Hi, Robert, thanks for dropping by!
That Shocklines thread was my first experience of the site, and I found the defensiveness quite bizarre. As if it would be a disaster if someone thought: “You know what? Maybe those people who feel excluded have a point…”
Rather than “Stupid excluded people making us feel guilty. We should exclude them to avoid that!”
It seemed like the wrong forum, however, to go into how the term ‘racist’ has become loaded and redefined; I was just surprised that people didn’t seem to think it might be a problem. Especially when people who might otherwise buy their books did seem to think it was a problem.
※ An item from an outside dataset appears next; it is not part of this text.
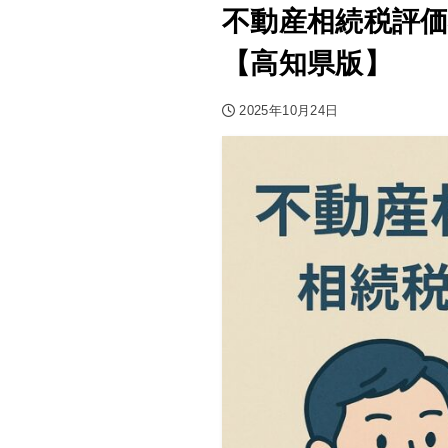
不動産相続税評
【高知県版】
2025年10月24日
Thank you for stopping by, and your kind words, and I look forward to chatting with you again in the future.
Yours,
Natt
Dear Nathaniel,
I liked the humour and absurdness of the story. The horror stories about Saint Nicolas also sound familiar to me since children celebrate Nicolas’ Saint’s feast day on the 6th of December here in Belgium. I remember vividly how my teachers used to tell the class that the naughty among us might be put in Pete’s sack.
I hope you continue these ‘Minigloams’ and congratulate you on a terrific horror/comedy podcast.
Thanks KG,
As you and other Continental readers might notice, I’ve conflated the feast of St Nicholas with Christmas, because in England we conflate St Nicholas with Santa Claus.
I’ll try and keep up doing a Minigloam once a month or so, between the regular podcasts, if people enjoy them.
Thank you for your very complimentary thoughts, and thanks for visiting!